Iphigenia

Iphigenia

Wednesday, February 4, 2009

The Muse

"Sing in me, Muse, and through me tell the story
of that man skilled in all ways of contending,
the wanderer, harried for years on end,
after he plundered the stronghold
on the proud height of Troy."

I have always imagined the Muses as a source of inspiration; the spirit from which the story comes from, but somehow, I didn't make the connection that the Muse is not only the source of the story, but also the speaker who tells it. "Speak through me. . ." When Prof. Sexton mentioned the fact in class today, it was a simultaneous "aha" and "no duh" moment for me. A part of me was still stuck on how I've heard it used in t.v. and movies like "Shakespeare in Love." "Will you be my Muse, Rosaline," says the Shakespeare character.
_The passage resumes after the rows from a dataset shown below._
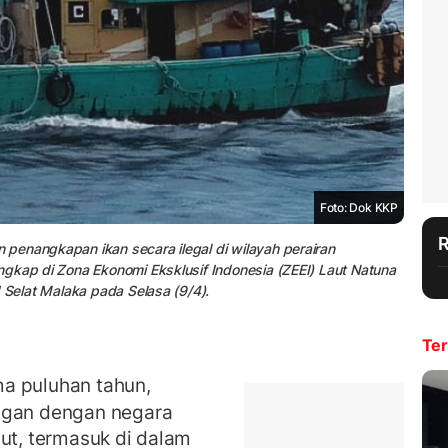
Foto: Dok KKP
penangkapan ikan secara ilegal di wilayah perairan
gkap di Zona Ekonomi Eksklusif Indonesia (ZEEI) Laut Natuna
 Selat Malaka pada Selasa (9/4).
Ter
a puluhan tahun,
ngan dengan negara
aut, termasuk di dalam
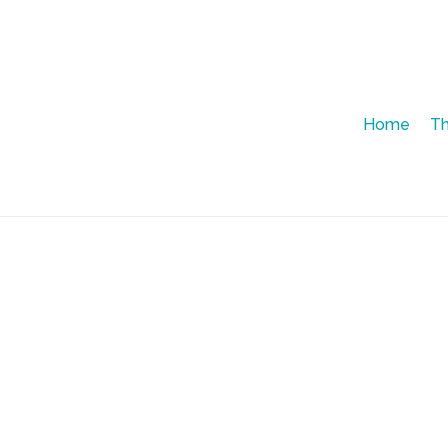
Home
T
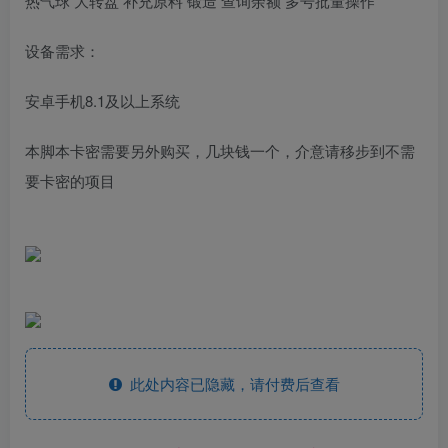
热气球 大转盘 补充原料 锻造 查询余额 多号批量操作
设备需求：
安卓手机8.1及以上系统
本脚本卡密需要另外购买，几块钱一个，介意请移步到不需
要卡密的项目
此处内容已隐藏，请付费后查看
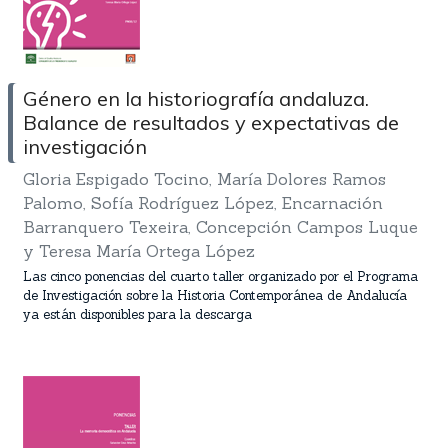
Género en la historiografía andaluza.
Balance de resultados y expectativas de
investigación
Gloria Espigado Tocino, María Dolores Ramos
Palomo, Sofía Rodríguez López, Encarnación
Barranquero Texeira, Concepción Campos Luque
y Teresa María Ortega López
Las cinco ponencias del cuarto taller organizado por el Programa
de Investigación sobre la Historia Contemporánea de Andalucía
ya están disponibles para la descarga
It makes me think she's just going to be his source of inspiration not a source for the story itself.
While reading about the Romantics in another class, I saw how many of the Romantics called upon Nature to flow through them to create poetry. "Make me thy lyre" says Shelley to the Western Wind. I think the idea of beauty and power coming down upon us to work through us really neat and kind of beautiful. It's like in religion how some call upon the Lord to work through them; they're just calling upon the poetic spirit in the sky to swoop down and help us conceive a verse full of truth and its by-product, beauty. I just like it.